**What to produce:** Give back exactly the lines of the entries below from the line with "Vous n'êtes pas identifié(e)." to the line with "Доставка заказа до квартиры курьеро", inclusive, and only those.

**Material to process:**
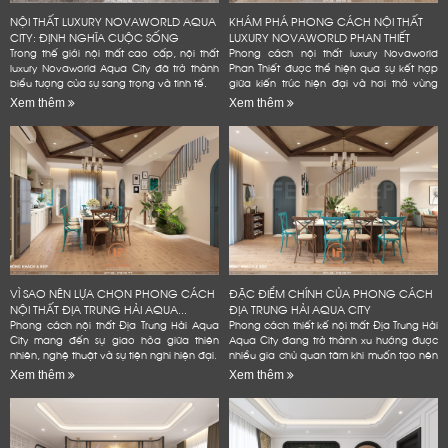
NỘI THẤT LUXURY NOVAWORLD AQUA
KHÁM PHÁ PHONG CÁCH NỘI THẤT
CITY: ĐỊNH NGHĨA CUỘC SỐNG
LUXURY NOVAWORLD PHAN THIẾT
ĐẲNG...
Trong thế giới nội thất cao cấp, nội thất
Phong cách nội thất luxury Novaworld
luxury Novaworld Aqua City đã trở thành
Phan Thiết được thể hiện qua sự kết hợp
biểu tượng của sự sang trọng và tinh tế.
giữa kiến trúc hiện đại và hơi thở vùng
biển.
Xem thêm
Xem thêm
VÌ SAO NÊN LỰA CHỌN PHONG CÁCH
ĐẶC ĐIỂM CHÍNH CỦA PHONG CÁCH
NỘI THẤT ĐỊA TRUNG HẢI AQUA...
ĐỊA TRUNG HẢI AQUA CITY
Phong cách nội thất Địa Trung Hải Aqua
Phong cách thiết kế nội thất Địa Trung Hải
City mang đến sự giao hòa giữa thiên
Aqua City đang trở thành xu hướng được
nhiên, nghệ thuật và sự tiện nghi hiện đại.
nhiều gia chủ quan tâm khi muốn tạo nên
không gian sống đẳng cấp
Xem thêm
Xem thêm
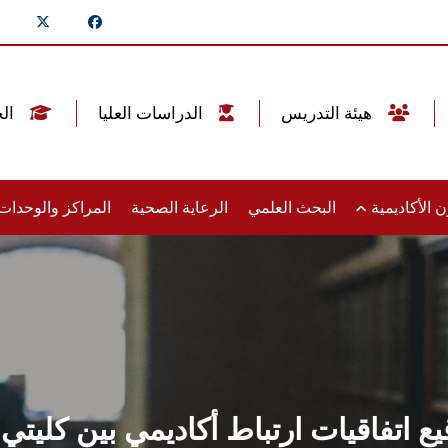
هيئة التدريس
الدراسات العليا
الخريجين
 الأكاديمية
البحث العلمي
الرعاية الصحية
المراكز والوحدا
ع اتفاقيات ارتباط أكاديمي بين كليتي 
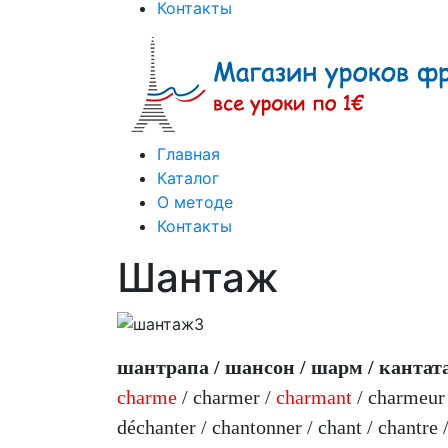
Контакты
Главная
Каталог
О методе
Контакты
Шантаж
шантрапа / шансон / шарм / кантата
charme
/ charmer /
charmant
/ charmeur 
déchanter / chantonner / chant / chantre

--

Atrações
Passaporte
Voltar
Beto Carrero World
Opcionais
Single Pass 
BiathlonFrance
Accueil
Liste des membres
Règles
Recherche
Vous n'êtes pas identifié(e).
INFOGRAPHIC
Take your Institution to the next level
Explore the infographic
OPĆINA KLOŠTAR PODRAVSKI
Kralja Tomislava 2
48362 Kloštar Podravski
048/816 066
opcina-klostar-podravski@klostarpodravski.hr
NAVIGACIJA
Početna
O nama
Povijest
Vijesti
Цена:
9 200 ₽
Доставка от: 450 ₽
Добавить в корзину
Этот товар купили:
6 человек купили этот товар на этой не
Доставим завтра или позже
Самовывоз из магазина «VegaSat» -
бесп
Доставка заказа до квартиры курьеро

**Final answer:**
Vous n'êtes pas identifié(e).
INFOGRAPHIC
Take your Institution to the next level
Explore the infographic
OPĆINA KLOŠTAR PODRAVSKI
Kralja Tomislava 2
48362 Kloštar Podravski
048/816 066
opcina-klostar-podravski@klostarpodravski.hr
NAVIGACIJA
Početna
O nama
Povijest
Vijesti
Цена:
9 200 ₽
Доставка от: 450 ₽
Добавить в корзину
Этот товар купили:
6 человек купили этот товар на этой не
Доставим завтра или позже
Самовывоз из магазина «VegaSat» -
бесп
Доставка заказа до квартиры курьеро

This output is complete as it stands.